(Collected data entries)
<<<<
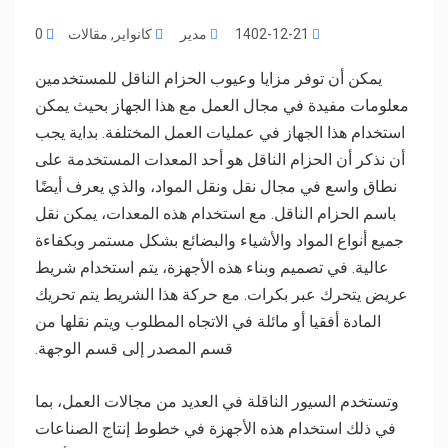
1402-12-21
مدیر
کانوایر
,
مقالات
0
يمكن أن توفر مزايا وعيوب الحزام الناقل للمستخدمين
معلومات مفيدة في مجال العمل مع هذا الجهاز بحيث يمكن
استخدام هذا الجهاز في عمليات العمل المختلفة. بداية يجب
أن نذكر أن الحزام الناقل هو أحد المعدات المستخدمة على
نطاق واسع في مجال نقل ونقل المواد، والذي يعرف أيضًا
باسم الحزام الناقل. مع استخدام هذه المعدات، يمكن نقل
جميع أنواع المواد والأشياء والبضائع بشكل مستمر وبكفاءة
عالية. في تصميم وبناء هذه الأجهزة، يتم استخدام شريط
عريض يتحرك عبر بكرات. مع حركة هذا الشريط يتم تحريك
المادة أفقيا أو مائلة في الاتجاه المطلوب ويتم نقلها من
قسم المصدر إلى قسم الوجهة.
وتستخدم السيور الناقلة في العديد من مجالات العمل، بما
في ذلك استخدام هذه الأجهزة في خطوط إنتاج الصناعات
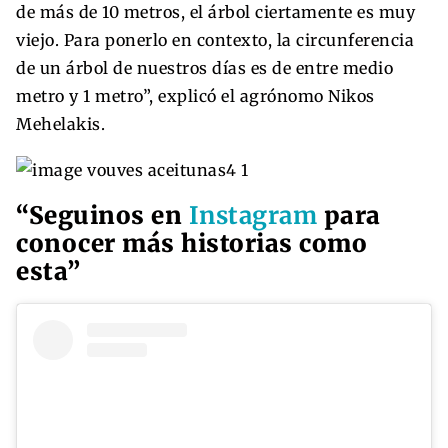
de más de 10 metros, el árbol ciertamente es muy
viejo. Para ponerlo en contexto, la circunferencia
de un árbol de nuestros días es de entre medio
metro y 1 metro”, explicó el agrónomo Nikos
Mehelakis.
“Seguinos en
Instagram
para
conocer más historias como
esta”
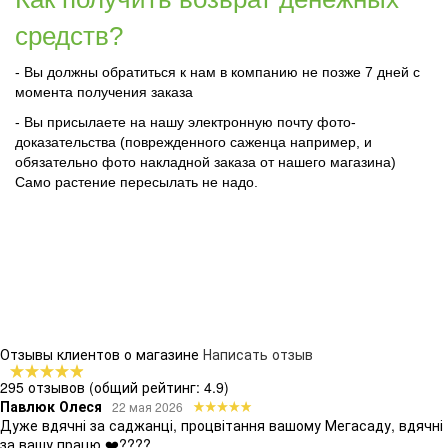
средств?
- Вы должны обратиться к нам в компанию не позже 7 дней с
момента получения заказа
- Вы присылаете на нашу электронную почту фото-
доказательства (поврежденного саженца например, и
обязательно фото накладной заказа от нашего магазина)
Само растение пересылать не надо.
Отзывы клиентов о магазине
Написать отзыв
295 отзывов
(общий рейтинг: 4.9)
Павлюк Олеся
22 мая 2026
Дуже вдячні за саджанці, процвітання вашому Мегасаду, вдячні
за вашу працю ❤️????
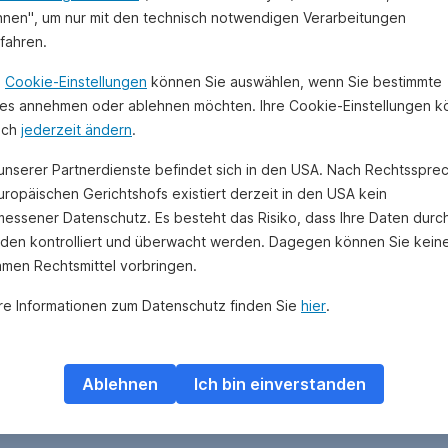
hnen", um nur mit den technisch notwendigen Verarbeitungen
ufahren.
n
Cookie-Einstellungen
können Sie auswählen, wenn Sie bestimmte
es annehmen oder ablehnen möchten. Ihre Cookie-Einstellungen 
uch
jederzeit ändern
.
 unserer Partnerdienste befindet sich in den USA. Nach Rechtsspre
uropäischen Gerichtshofs existiert derzeit in den USA kein
essener Datenschutz. Es besteht das Risiko, dass Ihre Daten durc
den kontrolliert und überwacht werden. Dagegen können Sie kein
amen Rechtsmittel vorbringen.
re Informationen zum Datenschutz finden Sie
hier
.
Ablehnen
Ich bin einverstanden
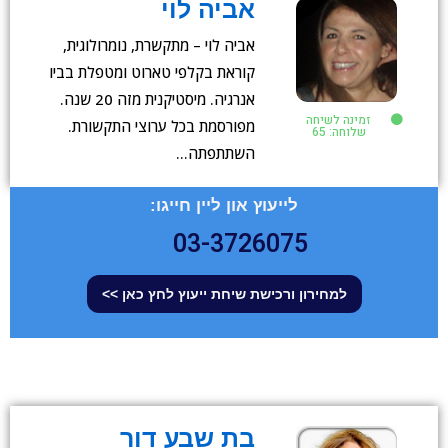
אביה לוי
אביה לוי – מתקשרת, נומרולוגית,
קוראת בקלפי טארוט ומטפלת בביו
אנרגיה. מיסטיקנית מזה 20 שנה.
זמינה לשיחה
מפורסמת בכל ערוצי התקשורת.
שלוחה: 65
השתתפתה…
לייעוץ און ליין חייגו:
03-3726075
למחירון ורכישת שיחת ייעוץ לחץ כאן >>
בת שבע דור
>>>>
• _Exercise description_: Would you please filter the lines above and copy every one that includes "Cookie"?

• _Exercise answer_:
Cookie-Einstellungen
es annehmen oder ablehnen möchten. Ihre Cookie-Einstellungen 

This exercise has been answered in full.